:: Listed entries ::
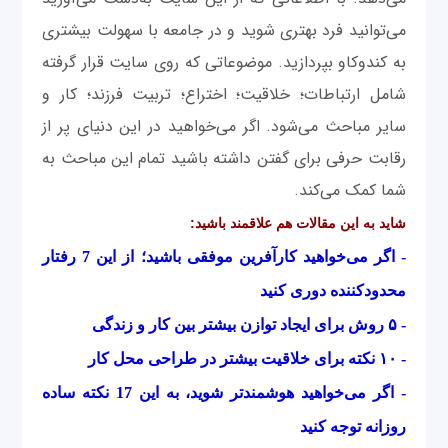
می‌توانید فرد بهتری شوید و در جامعه با سهولت بیشتری
به کندوکاو بپردازید. موضوعاتی که روی سایت قرار گرفته
شامل ارتباطات؛ خلاقیت؛ اختراع؛ تربیت فرزند؛ کار و
سایر مباحث می‌شود. اگر می‌خواهید در این دنیای پر از
رقابت حرفی برای گفتن داشته باشید تمام این مباحث به
شما کمک می‌کند.
شاید به این مقالات هم علاقمند باشید:
-
اگر می‌خواهید کارآفرین موفقی باشید؛ از این 7 رفتار
محدودکننده دوری کنید
-
۵ روش برای ایجاد توازن بیشتر بین کار و زندگی​
-
۱۰ نکته برای خلاقیت بیشتر در طراحی محل کار
-
اگر می‌خواهید هوشمندتر شوید، به این 17 نکته ساده
روزانه توجه کنید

:: Exercise goal ::
Once you find the line containing "اگر می‌خواهید کارآفرین", copy it and every line after it through the end of the records, exactly as they stand.

:: Your solution ::
اگر می‌خواهید کارآفرین موفقی باشید؛ از این 7 رفتار
محدودکننده دوری کنید
-
۵ روش برای ایجاد توازن بیشتر بین کار و زندگی​
-
۱۰ نکته برای خلاقیت بیشتر در طراحی محل کار
-
اگر می‌خواهید هوشمندتر شوید، به این 17 نکته ساده
روزانه توجه کنید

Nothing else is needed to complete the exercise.